In this paper, we introduce a configurable hardware architecture that can be used to generate unified and parametric NTT-based polynomial multipliers that support a wide range of parameters of lattice-based cryptographic schemes proposed for post-quantum cryptography. Both NTT and inverse NTT operations can be performed using the unified butterfly unit of our architecture, which constitutes the core building block in NTT operations. The multitude of this unit plays an essential role in achieving the performance goals of a specific application area or platform. To this end, the architecture takes the size of butterfly units as input and generates an efficient NTT-based polynomial multiplier hardware to achieve the desired throughput and area requirements. More specifically, the proposed hardware architecture provides run-time configurability for the scheme parameters and compile-time configurability for throughput and area requirements. This work presents the first architecture with both run-time and compile-time configurability for NTT-based polynomial multiplication operations to the best of our knowledge.
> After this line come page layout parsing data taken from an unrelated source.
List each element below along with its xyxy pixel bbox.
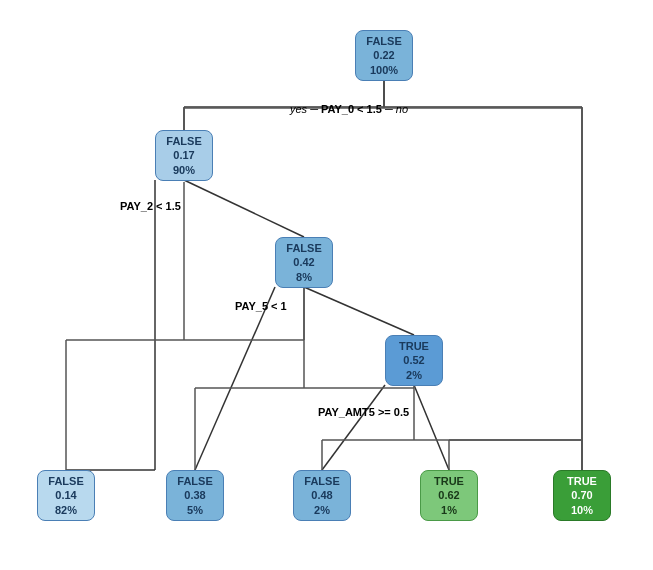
- split-pay5: PAY_5 < 1: [235, 300, 287, 312]
- node-root: FALSE 0.22 100%: [355, 30, 413, 81]
- node-n1-pct: 90%: [162, 163, 206, 177]
- node-n1: FALSE 0.17 90%: [155, 130, 213, 181]
- node-n2-label: FALSE: [282, 241, 326, 255]
- edge-yes-label: yes: [290, 103, 307, 115]
- node-l5-pct: 10%: [560, 503, 604, 517]
- svg-line-12: [322, 385, 385, 470]
- node-n2: FALSE 0.42 8%: [275, 237, 333, 288]
- edge-no-label: no: [396, 103, 408, 115]
- node-l1-value: 0.14: [44, 488, 88, 502]
- split-pay0: yes ─ PAY_0 < 1.5 ─ no: [290, 103, 408, 115]
- node-l5-label: TRUE: [560, 474, 604, 488]
- node-l3-value: 0.48: [300, 488, 344, 502]
- node-n1-label: FALSE: [162, 134, 206, 148]
- split-pay2: PAY_2 < 1.5: [120, 200, 181, 212]
- node-n2-pct: 8%: [282, 270, 326, 284]
- node-n3-pct: 2%: [392, 368, 436, 382]
- node-n3-label: TRUE: [392, 339, 436, 353]
- node-n2-value: 0.42: [282, 255, 326, 269]
- node-l2-value: 0.38: [173, 488, 217, 502]
- svg-line-11: [304, 287, 414, 335]
- node-l1: FALSE 0.14 82%: [37, 470, 95, 521]
- svg-line-9: [184, 180, 304, 237]
- node-l2-pct: 5%: [173, 503, 217, 517]
- node-l3-pct: 2%: [300, 503, 344, 517]
- node-l5-value: 0.70: [560, 488, 604, 502]
- node-n1-value: 0.17: [162, 148, 206, 162]
- split-payamt5: PAY_AMT5 >= 0.5: [318, 406, 409, 418]
- node-l5: TRUE 0.70 10%: [553, 470, 611, 521]
- node-root-label: FALSE: [362, 34, 406, 48]
- node-l1-label: FALSE: [44, 474, 88, 488]
- node-root-value: 0.22: [362, 48, 406, 62]
- node-l3: FALSE 0.48 2%: [293, 470, 351, 521]
- node-l4: TRUE 0.62 1%: [420, 470, 478, 521]
- node-l1-pct: 82%: [44, 503, 88, 517]
- node-l2-label: FALSE: [173, 474, 217, 488]
- svg-line-13: [414, 385, 449, 470]
- node-root-pct: 100%: [362, 63, 406, 77]
- node-l2: FALSE 0.38 5%: [166, 470, 224, 521]
- node-n3: TRUE 0.52 2%: [385, 335, 443, 386]
- tree-container: FALSE 0.22 100% yes ─ PAY_0 < 1.5 ─ no F…: [0, 0, 653, 570]
- node-n3-value: 0.52: [392, 353, 436, 367]
- node-l3-label: FALSE: [300, 474, 344, 488]
- svg-line-10: [195, 287, 275, 470]
- node-l4-value: 0.62: [427, 488, 471, 502]
- node-l4-pct: 1%: [427, 503, 471, 517]
- node-l4-label: TRUE: [427, 474, 471, 488]
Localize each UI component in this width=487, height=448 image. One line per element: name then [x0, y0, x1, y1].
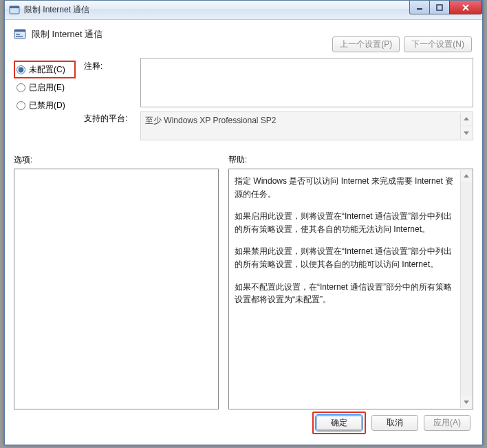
help-panel: 指定 Windows 是否可以访问 Internet 来完成需要 Interne… — [228, 169, 473, 409]
client-area: 限制 Internet 通信 上一个设置(P) 下一个设置(N) 未配置(C) … — [10, 24, 477, 440]
supported-platform-box: 至少 Windows XP Professional SP2 — [140, 111, 473, 140]
ok-highlight: 确定 — [312, 412, 366, 434]
help-p4: 如果不配置此设置，在“Internet 通信设置”部分中的所有策略设置都将设置为… — [235, 281, 457, 306]
window-controls — [410, 1, 482, 14]
radio-disabled-label: 已禁用(D) — [29, 100, 65, 111]
help-p2: 如果启用此设置，则将设置在“Internet 通信设置”部分中列出的所有策略设置… — [235, 210, 457, 235]
svg-rect-6 — [16, 34, 20, 35]
radio-disabled[interactable]: 已禁用(D) — [14, 96, 76, 114]
svg-rect-3 — [437, 5, 442, 10]
radio-enabled-input[interactable] — [17, 83, 25, 92]
radio-enabled[interactable]: 已启用(E) — [14, 78, 76, 96]
comment-textarea[interactable] — [140, 58, 473, 107]
window-title: 限制 Internet 通信 — [24, 4, 89, 16]
scroll-track[interactable] — [461, 182, 472, 396]
radio-not-configured-label: 未配置(C) — [29, 64, 65, 76]
radio-not-configured-input[interactable] — [17, 65, 25, 74]
scroll-down-icon[interactable] — [461, 396, 472, 408]
options-label: 选项: — [14, 154, 219, 166]
comment-label: 注释: — [84, 61, 132, 113]
dialog-footer: 确定 取消 应用(A) — [312, 412, 470, 434]
app-icon — [9, 5, 20, 16]
svg-rect-5 — [14, 30, 25, 32]
state-radio-group: 未配置(C) 已启用(E) 已禁用(D) — [14, 58, 76, 140]
scroll-down-icon[interactable] — [461, 127, 472, 139]
policy-icon — [14, 28, 26, 41]
help-p3: 如果禁用此设置，则将设置在“Internet 通信设置”部分中列出的所有策略设置… — [235, 245, 457, 270]
cancel-button[interactable]: 取消 — [371, 415, 418, 431]
maximize-button[interactable] — [429, 1, 450, 14]
scroll-up-icon[interactable] — [461, 113, 472, 125]
page-title: 限制 Internet 通信 — [32, 28, 102, 41]
platform-scrollbar[interactable] — [460, 113, 472, 139]
prev-setting-button[interactable]: 上一个设置(P) — [332, 36, 400, 52]
apply-button[interactable]: 应用(A) — [424, 415, 470, 431]
help-scrollbar[interactable] — [460, 170, 472, 408]
titlebar[interactable]: 限制 Internet 通信 — [5, 1, 482, 20]
supported-platform-text: 至少 Windows XP Professional SP2 — [145, 116, 277, 125]
radio-not-configured[interactable]: 未配置(C) — [14, 61, 76, 78]
svg-rect-7 — [16, 36, 23, 37]
platform-label: 支持的平台: — [84, 113, 132, 125]
svg-rect-1 — [10, 6, 19, 8]
svg-rect-2 — [417, 8, 422, 10]
options-panel — [14, 169, 219, 409]
ok-button[interactable]: 确定 — [316, 415, 362, 431]
help-p1: 指定 Windows 是否可以访问 Internet 来完成需要 Interne… — [235, 175, 457, 200]
minimize-button[interactable] — [409, 1, 430, 14]
radio-disabled-input[interactable] — [17, 101, 25, 110]
help-label: 帮助: — [228, 154, 473, 166]
next-setting-button[interactable]: 下一个设置(N) — [404, 36, 472, 52]
scroll-up-icon[interactable] — [461, 170, 472, 182]
radio-enabled-label: 已启用(E) — [29, 82, 65, 94]
close-button[interactable] — [449, 1, 482, 14]
dialog-window: 限制 Internet 通信 — [4, 0, 483, 445]
help-text: 指定 Windows 是否可以访问 Internet 来完成需要 Interne… — [229, 169, 473, 321]
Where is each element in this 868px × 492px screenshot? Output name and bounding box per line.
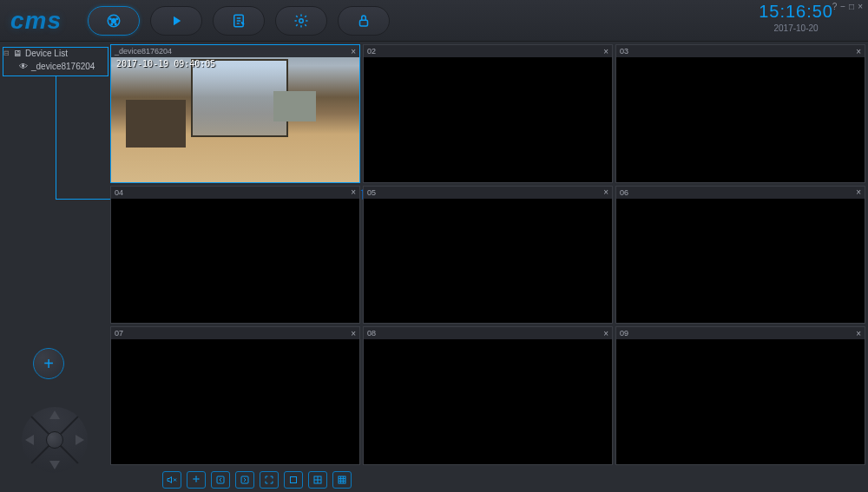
live-view-button[interactable] — [88, 6, 140, 36]
cell-close-icon[interactable]: × — [351, 47, 356, 56]
cell-close-icon[interactable]: × — [603, 187, 608, 197]
drag-button[interactable] — [187, 471, 206, 489]
svg-point-3 — [116, 18, 118, 20]
cell-label: 07 — [115, 329, 123, 338]
cell-label: 05 — [367, 188, 376, 197]
maximize-icon[interactable]: □ — [849, 2, 854, 11]
svg-rect-9 — [217, 476, 224, 483]
cell-close-icon[interactable]: × — [351, 329, 356, 338]
cell-close-icon[interactable]: × — [856, 329, 861, 338]
camera-icon: 👁 — [19, 62, 28, 71]
video-cell-9[interactable]: 09× — [615, 326, 865, 465]
video-cell-4[interactable]: 04× — [110, 186, 360, 325]
cell-label: 03 — [620, 47, 628, 56]
add-device-button[interactable]: + — [33, 348, 64, 379]
video-cell-6[interactable]: 06× — [615, 186, 865, 325]
mute-button[interactable] — [162, 471, 181, 489]
previous-button[interactable] — [211, 471, 230, 489]
video-grid: _device8176204 × 2017-10-19 09:40:05 02×… — [110, 42, 868, 468]
next-button[interactable] — [235, 471, 254, 489]
cell-close-icon[interactable]: × — [351, 187, 356, 197]
svg-rect-11 — [291, 477, 297, 483]
svg-point-2 — [110, 18, 112, 20]
app-logo: cms — [10, 7, 62, 35]
svg-rect-10 — [241, 476, 248, 483]
ptz-down-button[interactable] — [49, 461, 60, 469]
svg-point-4 — [111, 23, 113, 25]
ptz-up-button[interactable] — [49, 410, 60, 419]
lock-button[interactable] — [338, 6, 390, 36]
cell-header: _device8176204 × — [111, 45, 359, 57]
layout-9-button[interactable] — [332, 471, 352, 489]
cell-label: 09 — [620, 329, 628, 338]
ptz-control — [22, 407, 88, 473]
cell-label: 04 — [115, 188, 123, 197]
cell-label: 08 — [367, 329, 376, 338]
svg-point-7 — [299, 18, 304, 23]
help-icon[interactable]: ? — [832, 2, 838, 11]
window-controls: ? − □ × — [832, 2, 863, 11]
clock: 15:16:50 2017-10-20 — [759, 2, 833, 33]
minimize-icon[interactable]: − — [840, 2, 845, 11]
fullscreen-button[interactable] — [260, 471, 279, 489]
device-label: _device8176204 — [31, 62, 95, 71]
cell-label: _device8176204 — [115, 47, 172, 56]
ptz-right-button[interactable] — [76, 435, 84, 445]
clock-date: 2017-10-20 — [759, 23, 833, 33]
video-cell-5[interactable]: 05× — [363, 186, 613, 325]
cell-close-icon[interactable]: × — [856, 187, 861, 197]
svg-rect-8 — [360, 20, 368, 26]
tree-root-label: Device List — [25, 49, 68, 58]
tree-collapse-icon[interactable]: ⊟ — [3, 49, 10, 57]
device-sidebar: ⊟ 🖥 Device List 👁 _device8176204 + — [0, 42, 110, 492]
video-cell-7[interactable]: 07× — [110, 326, 360, 465]
device-tree-item[interactable]: 👁 _device8176204 — [3, 60, 107, 73]
video-cell-2[interactable]: 02× — [363, 44, 613, 183]
ptz-center-button[interactable] — [46, 431, 63, 449]
cell-label: 06 — [620, 188, 628, 197]
feed-timestamp: 2017-10-19 09:40:05 — [116, 59, 215, 69]
layout-1-button[interactable] — [284, 471, 303, 489]
close-icon[interactable]: × — [858, 2, 863, 11]
layout-4-button[interactable] — [308, 471, 327, 489]
playback-button[interactable] — [150, 6, 202, 36]
device-tree-root[interactable]: ⊟ 🖥 Device List — [3, 47, 107, 60]
clock-time: 15:16:50 — [759, 2, 833, 22]
video-cell-1[interactable]: _device8176204 × 2017-10-19 09:40:05 — [110, 44, 360, 183]
svg-point-5 — [115, 23, 117, 25]
monitor-icon: 🖥 — [13, 49, 22, 58]
video-cell-3[interactable]: 03× — [615, 44, 865, 183]
app-header: cms 15:16:50 2017-10-20 ? − □ × — [0, 0, 868, 42]
bottom-toolbar — [110, 468, 868, 492]
cell-close-icon[interactable]: × — [603, 47, 608, 56]
cell-label: 02 — [367, 47, 376, 56]
log-button[interactable] — [213, 6, 265, 36]
cell-close-icon[interactable]: × — [856, 47, 861, 56]
video-cell-8[interactable]: 08× — [363, 326, 613, 465]
svg-point-1 — [112, 18, 116, 23]
cell-close-icon[interactable]: × — [603, 329, 608, 338]
settings-button[interactable] — [275, 6, 327, 36]
ptz-left-button[interactable] — [25, 435, 34, 445]
content-area: Double click device,then you will see th… — [110, 42, 868, 492]
svg-rect-13 — [339, 476, 345, 483]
The implementation results indicate that the advanced configurability has a negligible impact on the time and area of the proposed architecture and that its performance is on par with the state-of-the-art implementations in the literature, if not better. The proposed architecture comprises various sub-blocks such as modular multiplier and butterfly units, each of which can be of interest on its own for accelerating lattice-based cryptography. Thus, we provide the design rationale of each sub-block and compare it with those in the literature, including our earlier works in terms of configurability and performance.